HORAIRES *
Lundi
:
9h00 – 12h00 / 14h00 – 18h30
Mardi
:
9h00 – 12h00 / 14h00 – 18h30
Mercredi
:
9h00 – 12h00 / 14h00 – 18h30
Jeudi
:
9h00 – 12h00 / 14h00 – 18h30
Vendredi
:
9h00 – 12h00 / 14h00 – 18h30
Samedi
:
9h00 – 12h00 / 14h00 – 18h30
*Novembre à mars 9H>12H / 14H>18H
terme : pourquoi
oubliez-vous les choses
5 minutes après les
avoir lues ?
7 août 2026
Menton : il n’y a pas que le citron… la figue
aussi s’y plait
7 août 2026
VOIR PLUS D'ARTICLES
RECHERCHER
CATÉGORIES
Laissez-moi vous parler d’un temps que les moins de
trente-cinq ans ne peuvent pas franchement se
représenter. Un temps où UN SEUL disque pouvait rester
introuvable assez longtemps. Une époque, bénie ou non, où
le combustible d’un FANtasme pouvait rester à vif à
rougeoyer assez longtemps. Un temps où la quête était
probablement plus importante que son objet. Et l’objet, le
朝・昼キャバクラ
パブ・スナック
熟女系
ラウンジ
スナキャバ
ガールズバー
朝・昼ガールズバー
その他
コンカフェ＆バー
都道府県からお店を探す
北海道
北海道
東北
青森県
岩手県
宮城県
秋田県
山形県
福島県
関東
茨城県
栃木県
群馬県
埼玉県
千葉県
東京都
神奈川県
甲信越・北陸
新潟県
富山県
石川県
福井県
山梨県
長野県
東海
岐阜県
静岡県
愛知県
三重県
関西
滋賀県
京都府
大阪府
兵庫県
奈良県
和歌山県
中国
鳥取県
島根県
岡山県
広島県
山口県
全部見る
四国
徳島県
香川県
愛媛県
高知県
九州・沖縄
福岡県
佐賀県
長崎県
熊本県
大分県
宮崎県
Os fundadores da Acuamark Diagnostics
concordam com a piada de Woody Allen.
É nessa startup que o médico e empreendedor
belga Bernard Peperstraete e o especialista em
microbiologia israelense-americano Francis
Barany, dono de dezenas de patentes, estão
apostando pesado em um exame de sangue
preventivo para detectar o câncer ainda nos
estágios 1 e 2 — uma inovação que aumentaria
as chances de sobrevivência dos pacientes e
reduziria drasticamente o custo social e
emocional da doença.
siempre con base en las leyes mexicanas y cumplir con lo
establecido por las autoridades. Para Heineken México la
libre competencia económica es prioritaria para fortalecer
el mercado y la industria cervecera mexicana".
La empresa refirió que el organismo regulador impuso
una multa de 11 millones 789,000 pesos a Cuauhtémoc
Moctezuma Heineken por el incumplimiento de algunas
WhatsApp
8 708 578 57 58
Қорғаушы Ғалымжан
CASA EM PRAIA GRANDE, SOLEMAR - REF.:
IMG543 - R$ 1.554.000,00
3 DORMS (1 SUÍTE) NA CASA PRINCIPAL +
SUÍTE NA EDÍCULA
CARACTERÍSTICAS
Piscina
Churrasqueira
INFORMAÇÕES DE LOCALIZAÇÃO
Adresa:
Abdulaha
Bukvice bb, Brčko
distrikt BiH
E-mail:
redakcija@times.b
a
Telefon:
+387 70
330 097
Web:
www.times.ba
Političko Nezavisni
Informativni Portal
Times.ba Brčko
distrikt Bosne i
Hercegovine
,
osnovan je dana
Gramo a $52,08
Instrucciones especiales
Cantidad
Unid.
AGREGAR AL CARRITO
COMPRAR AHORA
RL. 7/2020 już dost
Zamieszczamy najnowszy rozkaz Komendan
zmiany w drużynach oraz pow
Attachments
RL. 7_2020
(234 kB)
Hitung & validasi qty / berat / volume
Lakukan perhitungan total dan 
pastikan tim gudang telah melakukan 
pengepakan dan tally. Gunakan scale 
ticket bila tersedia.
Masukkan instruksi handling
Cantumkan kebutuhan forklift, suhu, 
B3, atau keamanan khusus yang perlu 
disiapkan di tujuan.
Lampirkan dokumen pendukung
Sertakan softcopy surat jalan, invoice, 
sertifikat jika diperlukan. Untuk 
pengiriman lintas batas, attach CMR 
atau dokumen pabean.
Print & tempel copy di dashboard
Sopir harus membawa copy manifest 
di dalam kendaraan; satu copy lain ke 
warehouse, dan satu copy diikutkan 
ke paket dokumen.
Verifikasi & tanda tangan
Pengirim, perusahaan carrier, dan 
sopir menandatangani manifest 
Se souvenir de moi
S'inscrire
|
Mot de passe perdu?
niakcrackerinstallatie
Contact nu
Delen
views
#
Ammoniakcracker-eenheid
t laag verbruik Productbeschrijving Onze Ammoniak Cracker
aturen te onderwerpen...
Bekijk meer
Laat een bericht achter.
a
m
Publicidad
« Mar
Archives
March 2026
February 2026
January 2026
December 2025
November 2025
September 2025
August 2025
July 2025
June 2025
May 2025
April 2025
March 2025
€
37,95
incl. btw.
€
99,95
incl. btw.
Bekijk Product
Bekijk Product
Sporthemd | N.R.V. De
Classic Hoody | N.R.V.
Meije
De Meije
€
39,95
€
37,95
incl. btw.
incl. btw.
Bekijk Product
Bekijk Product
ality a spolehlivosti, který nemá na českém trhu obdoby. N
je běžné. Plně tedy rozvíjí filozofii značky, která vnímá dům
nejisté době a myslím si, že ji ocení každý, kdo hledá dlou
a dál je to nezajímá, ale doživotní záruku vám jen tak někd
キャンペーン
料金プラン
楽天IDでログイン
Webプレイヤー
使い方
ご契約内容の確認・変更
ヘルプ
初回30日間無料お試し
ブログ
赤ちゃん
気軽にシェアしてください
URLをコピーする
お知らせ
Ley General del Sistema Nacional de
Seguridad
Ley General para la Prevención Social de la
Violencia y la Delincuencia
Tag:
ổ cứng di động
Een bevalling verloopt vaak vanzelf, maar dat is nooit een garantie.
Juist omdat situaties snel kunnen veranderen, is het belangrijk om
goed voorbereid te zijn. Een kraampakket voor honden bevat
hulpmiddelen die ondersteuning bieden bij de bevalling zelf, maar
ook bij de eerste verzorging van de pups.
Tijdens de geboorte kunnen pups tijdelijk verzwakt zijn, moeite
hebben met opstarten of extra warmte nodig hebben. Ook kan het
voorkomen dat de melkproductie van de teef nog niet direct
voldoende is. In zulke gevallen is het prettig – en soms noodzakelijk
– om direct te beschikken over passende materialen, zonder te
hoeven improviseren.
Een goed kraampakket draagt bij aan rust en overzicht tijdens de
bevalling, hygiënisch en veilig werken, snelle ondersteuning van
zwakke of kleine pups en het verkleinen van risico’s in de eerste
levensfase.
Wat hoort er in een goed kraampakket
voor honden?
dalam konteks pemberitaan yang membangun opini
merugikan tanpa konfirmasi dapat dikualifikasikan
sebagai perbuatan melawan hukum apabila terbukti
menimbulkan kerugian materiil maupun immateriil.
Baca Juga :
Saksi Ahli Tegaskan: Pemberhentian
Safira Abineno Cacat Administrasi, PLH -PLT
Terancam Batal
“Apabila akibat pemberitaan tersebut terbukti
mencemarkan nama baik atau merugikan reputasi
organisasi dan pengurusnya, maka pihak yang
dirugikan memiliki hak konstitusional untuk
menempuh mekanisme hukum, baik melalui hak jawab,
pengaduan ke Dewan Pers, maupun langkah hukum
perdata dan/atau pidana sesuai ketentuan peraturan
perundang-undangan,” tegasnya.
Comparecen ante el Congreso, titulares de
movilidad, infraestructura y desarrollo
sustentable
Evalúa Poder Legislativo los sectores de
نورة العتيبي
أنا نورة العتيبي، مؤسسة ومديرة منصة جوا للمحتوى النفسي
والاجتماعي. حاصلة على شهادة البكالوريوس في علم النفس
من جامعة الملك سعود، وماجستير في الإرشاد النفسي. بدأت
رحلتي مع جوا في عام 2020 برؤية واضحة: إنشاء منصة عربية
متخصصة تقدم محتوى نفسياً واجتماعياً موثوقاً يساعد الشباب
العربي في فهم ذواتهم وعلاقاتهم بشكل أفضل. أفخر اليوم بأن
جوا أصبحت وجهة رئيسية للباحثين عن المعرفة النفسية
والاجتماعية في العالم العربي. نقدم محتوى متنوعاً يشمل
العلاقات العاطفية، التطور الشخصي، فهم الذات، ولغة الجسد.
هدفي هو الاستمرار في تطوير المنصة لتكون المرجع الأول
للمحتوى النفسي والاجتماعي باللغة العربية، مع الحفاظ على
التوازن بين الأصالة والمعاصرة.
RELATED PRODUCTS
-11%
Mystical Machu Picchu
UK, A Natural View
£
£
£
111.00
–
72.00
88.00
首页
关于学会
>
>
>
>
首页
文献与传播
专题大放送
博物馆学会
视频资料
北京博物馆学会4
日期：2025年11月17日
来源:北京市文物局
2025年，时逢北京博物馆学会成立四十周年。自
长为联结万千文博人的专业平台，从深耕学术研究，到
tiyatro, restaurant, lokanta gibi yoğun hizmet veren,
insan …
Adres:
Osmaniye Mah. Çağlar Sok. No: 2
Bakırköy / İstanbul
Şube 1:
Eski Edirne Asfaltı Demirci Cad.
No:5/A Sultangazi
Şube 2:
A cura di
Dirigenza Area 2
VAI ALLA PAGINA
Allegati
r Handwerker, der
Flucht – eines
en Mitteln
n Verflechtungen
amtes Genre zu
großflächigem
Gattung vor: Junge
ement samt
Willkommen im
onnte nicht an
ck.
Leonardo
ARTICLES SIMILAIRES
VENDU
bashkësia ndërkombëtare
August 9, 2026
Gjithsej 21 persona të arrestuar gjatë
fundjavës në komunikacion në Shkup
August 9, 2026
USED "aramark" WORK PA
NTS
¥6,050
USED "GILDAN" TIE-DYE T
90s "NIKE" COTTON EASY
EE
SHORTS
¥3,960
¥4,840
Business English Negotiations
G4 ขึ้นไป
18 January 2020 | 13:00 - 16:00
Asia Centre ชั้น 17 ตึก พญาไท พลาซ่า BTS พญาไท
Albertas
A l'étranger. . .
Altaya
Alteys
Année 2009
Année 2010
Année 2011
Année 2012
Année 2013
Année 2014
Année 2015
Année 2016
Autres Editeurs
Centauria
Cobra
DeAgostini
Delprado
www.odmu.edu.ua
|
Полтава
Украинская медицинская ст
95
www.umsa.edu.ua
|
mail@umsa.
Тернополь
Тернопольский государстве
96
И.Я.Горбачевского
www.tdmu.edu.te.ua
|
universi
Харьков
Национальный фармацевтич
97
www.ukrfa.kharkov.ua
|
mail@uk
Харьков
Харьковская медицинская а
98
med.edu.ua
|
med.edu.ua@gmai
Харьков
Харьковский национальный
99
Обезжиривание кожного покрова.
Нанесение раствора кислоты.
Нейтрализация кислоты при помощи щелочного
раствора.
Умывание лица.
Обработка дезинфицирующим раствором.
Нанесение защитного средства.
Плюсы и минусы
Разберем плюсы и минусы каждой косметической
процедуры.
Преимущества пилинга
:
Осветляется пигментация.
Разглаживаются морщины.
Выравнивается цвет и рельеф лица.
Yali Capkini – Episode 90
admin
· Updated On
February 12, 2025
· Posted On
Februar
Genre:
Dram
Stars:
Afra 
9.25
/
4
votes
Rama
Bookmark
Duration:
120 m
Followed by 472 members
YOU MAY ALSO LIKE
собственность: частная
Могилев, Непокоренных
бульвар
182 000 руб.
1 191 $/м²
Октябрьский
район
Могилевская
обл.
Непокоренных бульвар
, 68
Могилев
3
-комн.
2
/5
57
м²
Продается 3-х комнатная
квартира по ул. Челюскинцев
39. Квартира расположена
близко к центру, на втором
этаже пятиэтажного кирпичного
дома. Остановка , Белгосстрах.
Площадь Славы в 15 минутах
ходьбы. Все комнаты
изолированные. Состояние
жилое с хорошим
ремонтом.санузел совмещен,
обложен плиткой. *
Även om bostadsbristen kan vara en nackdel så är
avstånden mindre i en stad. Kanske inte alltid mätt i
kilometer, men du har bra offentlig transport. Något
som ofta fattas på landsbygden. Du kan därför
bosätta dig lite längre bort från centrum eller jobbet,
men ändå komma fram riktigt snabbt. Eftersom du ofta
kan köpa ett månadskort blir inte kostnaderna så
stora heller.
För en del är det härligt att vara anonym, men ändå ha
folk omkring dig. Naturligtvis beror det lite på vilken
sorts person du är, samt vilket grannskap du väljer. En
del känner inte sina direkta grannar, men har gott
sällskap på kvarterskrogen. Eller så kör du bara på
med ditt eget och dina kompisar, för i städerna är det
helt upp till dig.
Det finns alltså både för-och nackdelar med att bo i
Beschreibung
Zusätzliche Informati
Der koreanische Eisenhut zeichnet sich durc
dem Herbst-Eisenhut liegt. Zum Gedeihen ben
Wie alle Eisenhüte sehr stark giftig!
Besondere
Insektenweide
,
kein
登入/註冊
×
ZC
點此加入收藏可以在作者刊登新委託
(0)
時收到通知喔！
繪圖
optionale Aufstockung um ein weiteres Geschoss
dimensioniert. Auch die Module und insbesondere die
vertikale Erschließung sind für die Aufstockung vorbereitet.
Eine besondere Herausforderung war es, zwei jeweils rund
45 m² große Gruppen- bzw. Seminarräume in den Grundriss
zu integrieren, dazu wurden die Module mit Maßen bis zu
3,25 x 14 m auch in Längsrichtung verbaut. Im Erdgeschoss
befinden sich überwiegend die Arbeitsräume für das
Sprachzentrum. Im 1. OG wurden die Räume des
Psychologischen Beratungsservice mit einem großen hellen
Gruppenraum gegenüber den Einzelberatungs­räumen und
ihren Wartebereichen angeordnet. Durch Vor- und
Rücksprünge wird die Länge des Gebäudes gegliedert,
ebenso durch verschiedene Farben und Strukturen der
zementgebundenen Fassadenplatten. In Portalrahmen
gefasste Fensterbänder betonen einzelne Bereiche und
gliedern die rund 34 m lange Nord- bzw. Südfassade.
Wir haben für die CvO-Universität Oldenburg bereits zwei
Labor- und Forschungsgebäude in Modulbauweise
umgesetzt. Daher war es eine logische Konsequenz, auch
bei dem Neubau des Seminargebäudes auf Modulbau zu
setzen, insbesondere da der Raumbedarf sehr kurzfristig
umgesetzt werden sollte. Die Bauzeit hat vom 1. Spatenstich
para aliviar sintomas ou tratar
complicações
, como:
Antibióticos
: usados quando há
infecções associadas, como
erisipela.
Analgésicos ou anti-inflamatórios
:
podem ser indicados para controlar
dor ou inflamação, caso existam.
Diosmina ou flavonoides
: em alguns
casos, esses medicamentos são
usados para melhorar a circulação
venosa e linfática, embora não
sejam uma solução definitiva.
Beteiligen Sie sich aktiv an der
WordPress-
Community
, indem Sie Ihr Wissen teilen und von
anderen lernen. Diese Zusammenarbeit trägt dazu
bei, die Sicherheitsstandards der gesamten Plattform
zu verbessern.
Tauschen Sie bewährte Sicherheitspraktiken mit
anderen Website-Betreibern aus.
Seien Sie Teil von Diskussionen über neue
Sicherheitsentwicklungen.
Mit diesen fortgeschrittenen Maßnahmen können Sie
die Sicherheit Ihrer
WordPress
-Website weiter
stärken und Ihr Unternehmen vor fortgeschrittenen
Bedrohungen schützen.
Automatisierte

··········

# PROBLEM STATEMENT
Would you print exactly, and only, the lines of the data above from the line with "usados quando há" through the line with "sejam uma solução definitiva.", inclusive?

# OUTPUT OF THE EXERCISE
: usados quando há
infecções associadas, como
erisipela.
Analgésicos ou anti-inflamatórios
:
podem ser indicados para controlar
dor ou inflamação, caso existam.
Diosmina ou flavonoides
: em alguns
casos, esses medicamentos são
usados para melhorar a circulação
venosa e linfática, embora não
sejam uma solução definitiva.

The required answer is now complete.